Couverture du journal du 01/10/2022 Consulter le journal

À Saubusse, la galupe va renaître

L’association AdourA qui œuvre à sa rénovation depuis sa découverte il y a deux ans sur un bord de rive à Guiche, espère bien faire naviguer à nouveau le bateau à fond plat l’hiver prochain.

Saubusse

© Adour A

Sur de vieilles cartes postales – un temps pas si ancien que ça donc -, on peut voir des galupes par dizaines dans le port de Saubusse, à l’époque où les gens vivaient du fleuve et de ses transports de marchandises. Aujourd’hui, « il lui manque des bateaux », se disaient des habitants curieux de chercher des plans pour en reconstruire une. Et puis, un jour, « on a trouvé la Bayoune [le nom du bateau, ndlr] à Guiche », se remémore Didier Sarciat, chargé de communication à l’association AdourA dédiée au projet et ex-maire de Saubusse.
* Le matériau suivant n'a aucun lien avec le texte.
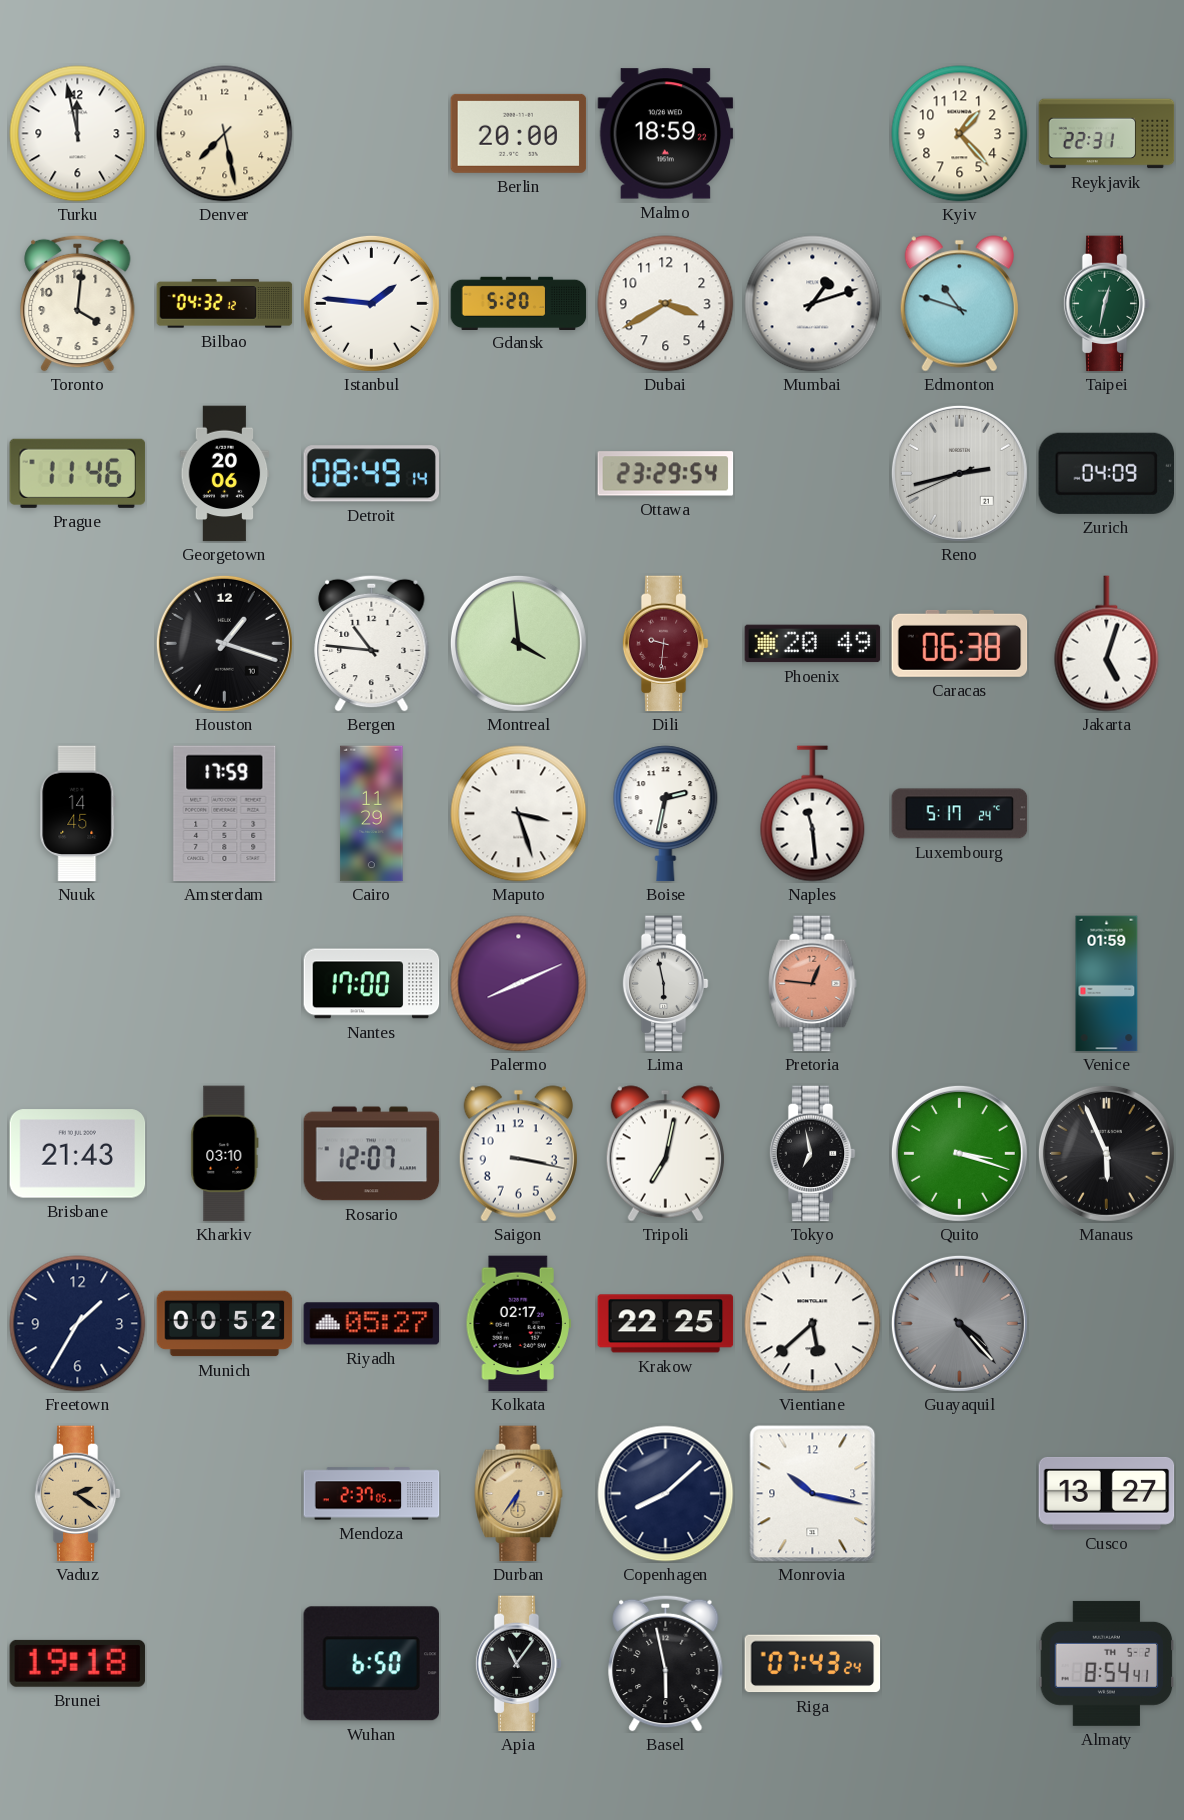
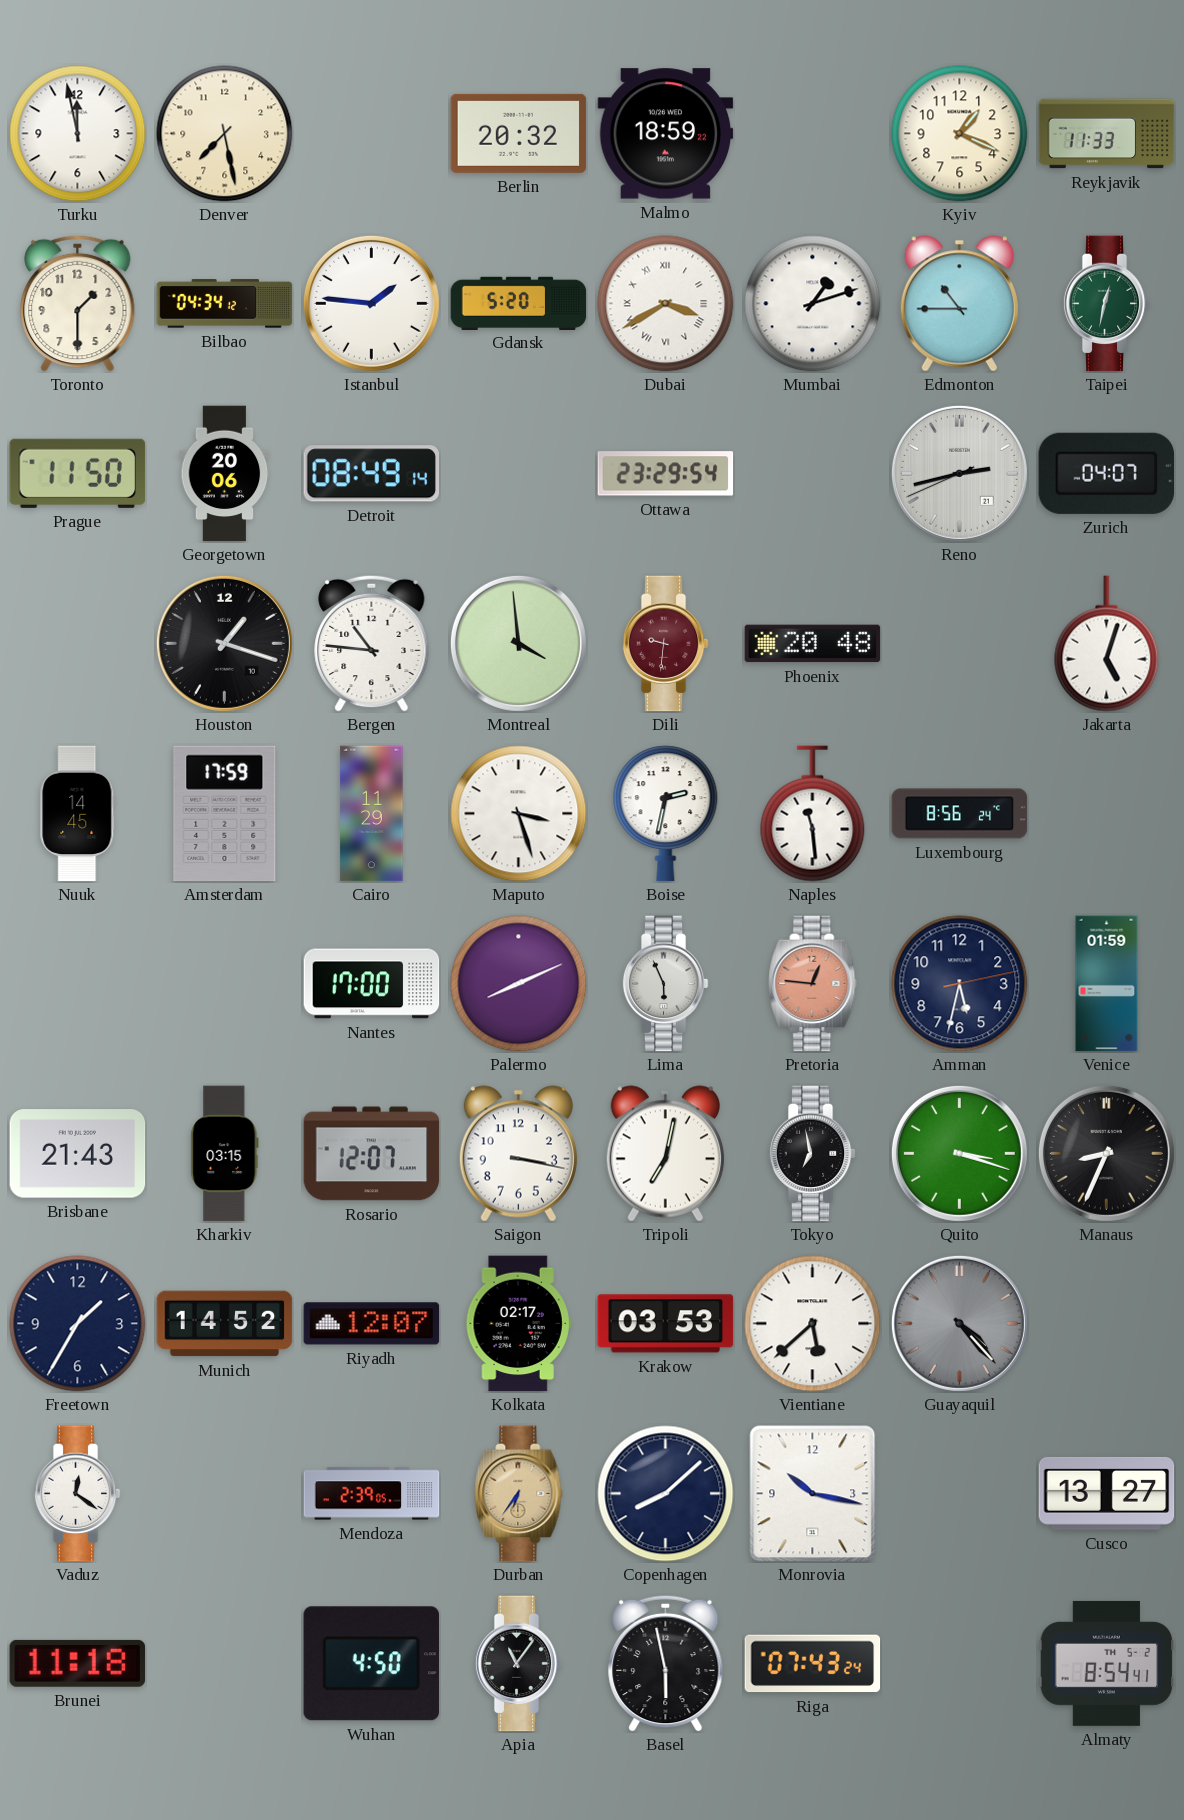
Berlin: 20:00 -> 20:32
Kyiv: 1:23 -> 1:19
Reykjavik: 22:31 -> 11:33
Toronto: 4:01 -> 1:30
Bilbao: 04:32 -> 04:34
Dubai numerals: Arabic -> Roman
Edmonton: 10:48 -> 10:45
Prague: 11:46 -> 11:50
Zurich: 04:09 -> 04:07
Phoenix: 20:49 -> 20:48
Caracas: 06:38 -> none
Luxembourg: 5:17 -> 8:56
Lima: 5:58 -> 5:56
Amman: none -> 5:32
Kharkiv: 03:10 -> 03:15
Manaus: 5:56 -> 8:34
Munich: 00:52 -> 14:52
Riyadh: 05:27 -> 12:07
Krakow: 22:25 -> 03:53
Vaduz: 2:21 -> 12:21
Vaduz dial: champagne -> white
Mendoza: 2:37 -> 2:39
Brunei: 19:18 -> 11:18
Wuhan: 6:50 -> 4:50
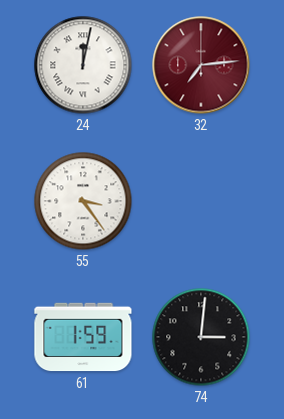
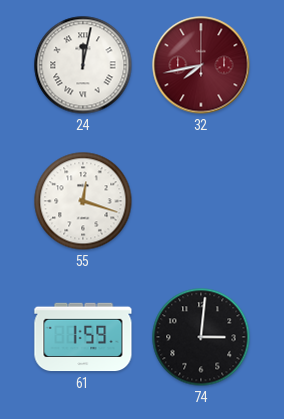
32: 7:14 -> 7:43
55: 3:24 -> 12:18
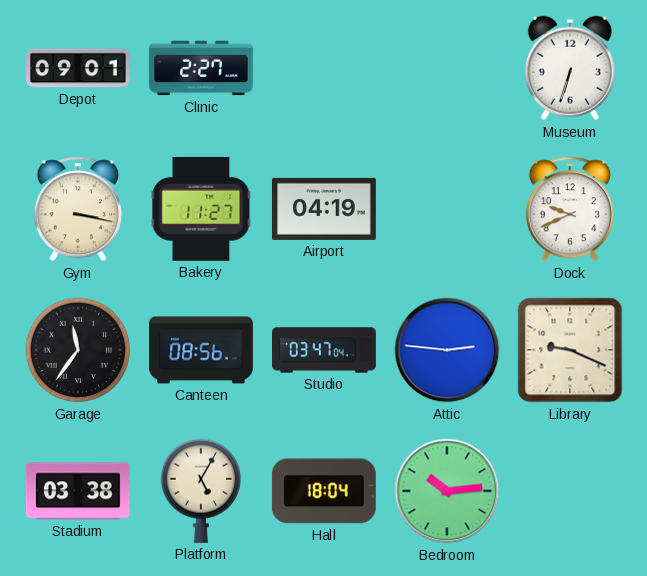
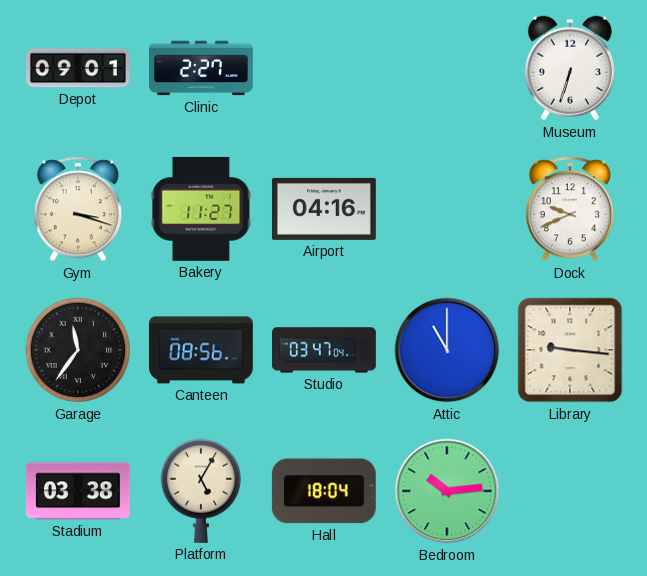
Gym: 3:17 -> 3:18
Airport: 04:19 -> 04:16
Attic: 2:46 -> 11:00
Library: 9:19 -> 9:16
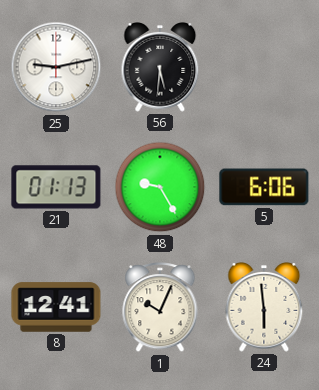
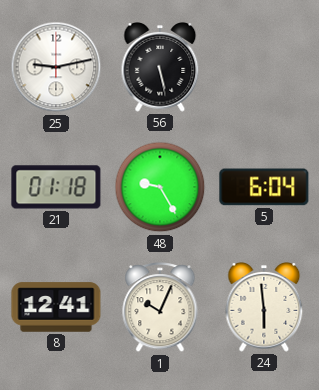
56: 5:31 -> 5:28
21: 01:13 -> 01:18
5: 6:06 -> 6:04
DES DONS DE BOIS POUR LA RESTAURATION

Ramenée pour l’euro symbolique dans son village connu pour son vieux pont du XIXe siècle enjambant l’Adour, l’embarcation, une réplique des anciennes galupes, est en mauvais état. Le projet est aussitôt fédérateur et c’est une belle histoire de solidarité qui s’est nouée là, autour d’un patrimoine presque perdu. Pour la rénover, pas un bois n’a été acheté, que des dons de propriétaires privés ou de collectivités pour 16 000 euros environ. C’est « le nerf de la guerre car si on n’a pas de bois, pas de galupe », résume en remerciant les partenaires, Gilles Lecrecq, président d’AdourA.

Saubusse

© Adour A

Le squelette du bateau sera bientôt terminé. En attendant de réparer le gouvernail avec sa pierre de Bidache, « on va commencer à débiter les chênes pour le plancher et les bords de la galupe », assure Didier Sarciat. Viendra ensuite le calfatage, aidé par les hommes du chantier naval Albaola de Pasaïa (Pays basque espagnol) où se construit actuellement un baleinier du XVIe siècle.

Si autrefois les galupes étaient tirées par des bœufs le long des chemins de halage de l’Adour, l’idée pour cette réplique de 18 mètres de long, 5 mètres de large et 20 tonnes environ, serait de la motoriser, « mais de façon écologique, avec un moteur électrique ». Le but ? Qu’elle serve à nouveau à aller jusqu’à Bayonne, Guiche ou Dax pour un tourisme vert et patrimonial.